The beatings soon grew fiercer. X forced his mind to drift. He remembered building the Lowlands out of snow and toys. He pictured Zoe, Jonah, and their mother crowded around him in a yard fringed by waving pines.

He was jolted out of his reverie by a voice he recognized.

"Dude, wake up! This shit is nuts."

It was Banger, peering worriedly into his face. Ripper stood next to him. She was swaying in her filthy golden dress as if she were at a high-society ball in London.

"Why should I wake?" said X. "I wake only to a nightmare. Nothing can stop these men from doing what they will."

"Shut up," said Banger. "That's just negative thinking."

"Shut up, indeed," said Ripper.

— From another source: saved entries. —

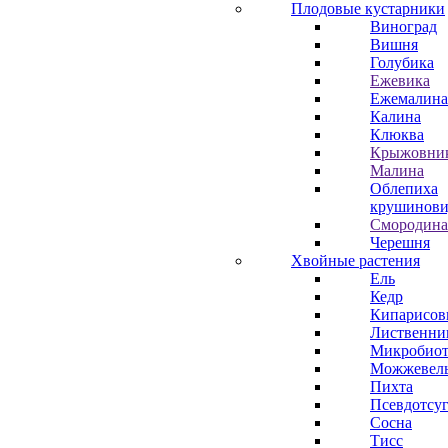
Плодовые кустарники
Виноград
Вишня
Голубика
Ежевика
Ежемалина
Калина
Клюква
Крыжовни
Малина
Облепиха
крушинови
Смородина
Черешня
Хвойные растения
Ель
Кедр
Кипарисов
Лиственни
Микробиот
Можжевел
Пихта
Псевдотсу
Сосна
Тисс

She stopped midtwirl and fixed X with her eyes. "You are dousing what promises to be a quite thrilling rescue!"

X had always suspected that Ripper's mania was largely a pretense. It was as if she still expected to be put on trial for murdering her servant with that boiling teakettle, and planned to use madness as a defense. Despite the flights of lunacy, X could see in Ripper the steely woman who had trained him. A dozen bounty hunters stood close by her now, their faces all wounded like X's from the lords' fingers. Ripper had mentored them all-and they had come when she called.

"I am grateful for your friendship," said X. "But if you free me, you merely postpone my punishment till another day-and endanger yourselves. I will endure this now, and be done with it."

"Don't be so bloody noble," Ripper said. "You'll bore the arse off me." She paused, her brain spinning in search of a plan. "If you won't let us free you," she said, at length, "then we can at least place our bodies between you and the threat. You are one of us, and we will not stand by while they make pulp of you."